* Directions for this task *
Below are records; copy every line among them that contains the word "Past".

[Dataset entries]
___
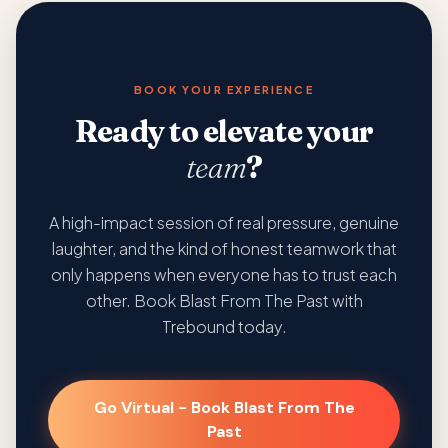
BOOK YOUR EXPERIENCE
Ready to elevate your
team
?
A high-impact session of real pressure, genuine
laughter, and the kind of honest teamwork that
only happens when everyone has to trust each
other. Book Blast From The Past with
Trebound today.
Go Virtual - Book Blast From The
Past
___
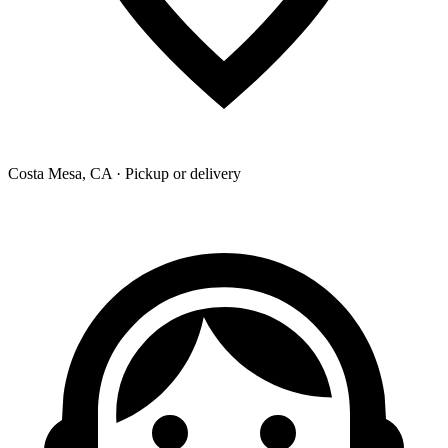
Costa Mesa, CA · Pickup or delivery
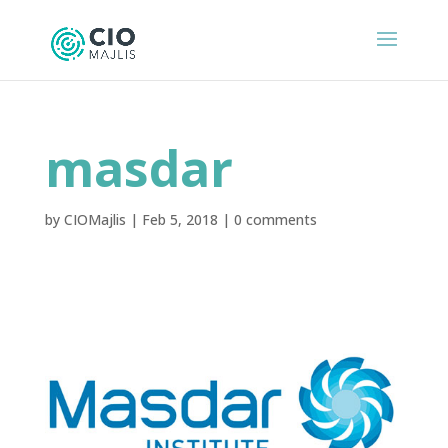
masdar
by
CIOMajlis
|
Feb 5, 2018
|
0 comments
___
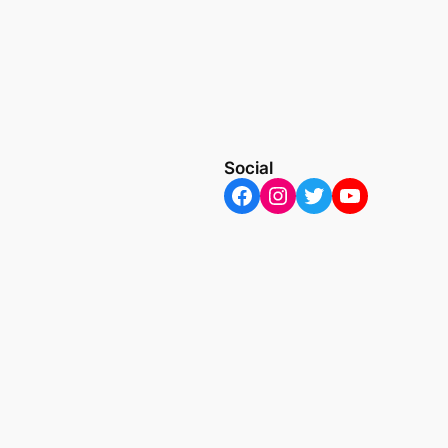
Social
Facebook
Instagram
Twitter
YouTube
___
* Response to the exercise *
other. Book Blast From The Past with
Past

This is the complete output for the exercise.